» **What to do**: Your response should consist of the data that follows, repeated in full without alteration.

» **The data**:

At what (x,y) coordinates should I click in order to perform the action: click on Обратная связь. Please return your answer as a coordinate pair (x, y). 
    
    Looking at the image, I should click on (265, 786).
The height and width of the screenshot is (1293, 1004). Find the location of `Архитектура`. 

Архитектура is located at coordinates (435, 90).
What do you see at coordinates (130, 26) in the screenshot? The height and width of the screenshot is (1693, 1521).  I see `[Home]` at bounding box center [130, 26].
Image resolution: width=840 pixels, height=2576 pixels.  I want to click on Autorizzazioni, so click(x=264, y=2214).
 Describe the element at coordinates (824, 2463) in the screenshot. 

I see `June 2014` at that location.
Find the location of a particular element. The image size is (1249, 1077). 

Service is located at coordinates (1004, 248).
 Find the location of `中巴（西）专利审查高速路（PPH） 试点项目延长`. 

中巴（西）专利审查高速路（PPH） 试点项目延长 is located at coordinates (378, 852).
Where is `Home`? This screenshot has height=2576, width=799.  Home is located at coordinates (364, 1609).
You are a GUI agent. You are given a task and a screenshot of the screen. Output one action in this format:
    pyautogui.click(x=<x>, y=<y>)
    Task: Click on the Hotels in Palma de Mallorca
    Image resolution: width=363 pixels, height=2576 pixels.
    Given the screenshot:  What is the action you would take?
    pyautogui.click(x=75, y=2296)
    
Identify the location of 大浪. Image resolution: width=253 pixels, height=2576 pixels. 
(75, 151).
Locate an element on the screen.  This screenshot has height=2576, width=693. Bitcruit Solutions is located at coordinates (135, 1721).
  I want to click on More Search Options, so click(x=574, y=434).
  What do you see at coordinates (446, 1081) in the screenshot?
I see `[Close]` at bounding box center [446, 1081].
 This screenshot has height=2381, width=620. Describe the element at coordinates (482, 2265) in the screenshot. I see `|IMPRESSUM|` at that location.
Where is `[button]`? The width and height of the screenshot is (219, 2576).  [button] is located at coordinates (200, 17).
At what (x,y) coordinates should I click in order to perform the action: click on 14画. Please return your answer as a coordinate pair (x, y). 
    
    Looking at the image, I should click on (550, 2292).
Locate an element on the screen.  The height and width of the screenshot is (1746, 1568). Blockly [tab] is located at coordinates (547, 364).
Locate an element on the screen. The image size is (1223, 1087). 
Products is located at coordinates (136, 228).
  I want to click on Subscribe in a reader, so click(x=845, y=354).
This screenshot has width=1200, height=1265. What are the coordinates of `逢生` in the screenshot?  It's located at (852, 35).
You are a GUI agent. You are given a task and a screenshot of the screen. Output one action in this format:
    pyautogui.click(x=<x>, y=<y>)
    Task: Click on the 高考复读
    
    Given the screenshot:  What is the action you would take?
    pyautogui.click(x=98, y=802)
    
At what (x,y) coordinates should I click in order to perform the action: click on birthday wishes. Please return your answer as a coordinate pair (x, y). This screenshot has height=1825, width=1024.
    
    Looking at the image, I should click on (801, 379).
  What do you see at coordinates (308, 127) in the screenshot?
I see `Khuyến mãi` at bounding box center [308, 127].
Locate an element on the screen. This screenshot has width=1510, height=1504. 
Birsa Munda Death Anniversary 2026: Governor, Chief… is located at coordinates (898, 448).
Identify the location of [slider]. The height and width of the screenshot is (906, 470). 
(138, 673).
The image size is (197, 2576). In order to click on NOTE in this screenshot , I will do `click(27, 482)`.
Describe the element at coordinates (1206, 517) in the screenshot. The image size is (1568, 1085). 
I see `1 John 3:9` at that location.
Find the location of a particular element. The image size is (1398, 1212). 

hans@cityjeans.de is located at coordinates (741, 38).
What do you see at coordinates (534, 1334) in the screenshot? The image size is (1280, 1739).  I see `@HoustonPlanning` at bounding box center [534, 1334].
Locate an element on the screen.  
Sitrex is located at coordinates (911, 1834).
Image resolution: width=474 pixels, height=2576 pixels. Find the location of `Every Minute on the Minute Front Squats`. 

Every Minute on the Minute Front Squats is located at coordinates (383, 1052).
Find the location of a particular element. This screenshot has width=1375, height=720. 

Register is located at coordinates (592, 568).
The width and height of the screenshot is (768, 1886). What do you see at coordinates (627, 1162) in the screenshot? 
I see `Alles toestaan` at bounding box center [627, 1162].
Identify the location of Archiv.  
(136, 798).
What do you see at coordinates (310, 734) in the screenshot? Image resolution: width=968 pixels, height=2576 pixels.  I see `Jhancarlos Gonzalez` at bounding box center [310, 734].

» **Output of the task**:
At what (x,y) coordinates should I click in order to perform the action: click on Обратная связь. Please return your answer as a coordinate pair (x, y). 
    
    Looking at the image, I should click on (265, 786).
The height and width of the screenshot is (1293, 1004). Find the location of `Архитектура`. 

Архитектура is located at coordinates (435, 90).
What do you see at coordinates (130, 26) in the screenshot? The height and width of the screenshot is (1693, 1521).  I see `[Home]` at bounding box center [130, 26].
Image resolution: width=840 pixels, height=2576 pixels.  I want to click on Autorizzazioni, so click(x=264, y=2214).
 Describe the element at coordinates (824, 2463) in the screenshot. 

I see `June 2014` at that location.
Find the location of a particular element. The image size is (1249, 1077). 

Service is located at coordinates (1004, 248).
 Find the location of `中巴（西）专利审查高速路（PPH） 试点项目延长`. 

中巴（西）专利审查高速路（PPH） 试点项目延长 is located at coordinates (378, 852).
Where is `Home`? This screenshot has height=2576, width=799.  Home is located at coordinates (364, 1609).
You are a GUI agent. You are given a task and a screenshot of the screen. Output one action in this format:
    pyautogui.click(x=<x>, y=<y>)
    Task: Click on the Hotels in Palma de Mallorca
    Image resolution: width=363 pixels, height=2576 pixels.
    Given the screenshot:  What is the action you would take?
    pyautogui.click(x=75, y=2296)
    
Identify the location of 大浪. Image resolution: width=253 pixels, height=2576 pixels. 
(75, 151).
Locate an element on the screen.  This screenshot has height=2576, width=693. Bitcruit Solutions is located at coordinates (135, 1721).
  I want to click on More Search Options, so click(x=574, y=434).
  What do you see at coordinates (446, 1081) in the screenshot?
I see `[Close]` at bounding box center [446, 1081].
 This screenshot has height=2381, width=620. Describe the element at coordinates (482, 2265) in the screenshot. I see `|IMPRESSUM|` at that location.
Where is `[button]`? The width and height of the screenshot is (219, 2576).  [button] is located at coordinates (200, 17).
At what (x,y) coordinates should I click in order to perform the action: click on 14画. Please return your answer as a coordinate pair (x, y). 
    
    Looking at the image, I should click on (550, 2292).
Locate an element on the screen.  The height and width of the screenshot is (1746, 1568). Blockly [tab] is located at coordinates (547, 364).
Locate an element on the screen. The image size is (1223, 1087). 
Products is located at coordinates (136, 228).
  I want to click on Subscribe in a reader, so click(x=845, y=354).
This screenshot has width=1200, height=1265. What are the coordinates of `逢生` in the screenshot?  It's located at (852, 35).
You are a GUI agent. You are given a task and a screenshot of the screen. Output one action in this format:
    pyautogui.click(x=<x>, y=<y>)
    Task: Click on the 高考复读
    
    Given the screenshot:  What is the action you would take?
    pyautogui.click(x=98, y=802)
    
At what (x,y) coordinates should I click in order to perform the action: click on birthday wishes. Please return your answer as a coordinate pair (x, y). This screenshot has height=1825, width=1024.
    
    Looking at the image, I should click on (801, 379).
  What do you see at coordinates (308, 127) in the screenshot?
I see `Khuyến mãi` at bounding box center [308, 127].
Locate an element on the screen. This screenshot has width=1510, height=1504. 
Birsa Munda Death Anniversary 2026: Governor, Chief… is located at coordinates (898, 448).
Identify the location of [slider]. The height and width of the screenshot is (906, 470). 
(138, 673).
The image size is (197, 2576). In order to click on NOTE in this screenshot , I will do `click(27, 482)`.
Describe the element at coordinates (1206, 517) in the screenshot. The image size is (1568, 1085). 
I see `1 John 3:9` at that location.
Find the location of a particular element. The image size is (1398, 1212). 

hans@cityjeans.de is located at coordinates (741, 38).
What do you see at coordinates (534, 1334) in the screenshot? The image size is (1280, 1739).  I see `@HoustonPlanning` at bounding box center [534, 1334].
Locate an element on the screen.  
Sitrex is located at coordinates (911, 1834).
Image resolution: width=474 pixels, height=2576 pixels. Find the location of `Every Minute on the Minute Front Squats`. 

Every Minute on the Minute Front Squats is located at coordinates (383, 1052).
Find the location of a particular element. This screenshot has width=1375, height=720. 

Register is located at coordinates (592, 568).
The width and height of the screenshot is (768, 1886). What do you see at coordinates (627, 1162) in the screenshot? 
I see `Alles toestaan` at bounding box center [627, 1162].
Identify the location of Archiv.  
(136, 798).
What do you see at coordinates (310, 734) in the screenshot? Image resolution: width=968 pixels, height=2576 pixels.  I see `Jhancarlos Gonzalez` at bounding box center [310, 734].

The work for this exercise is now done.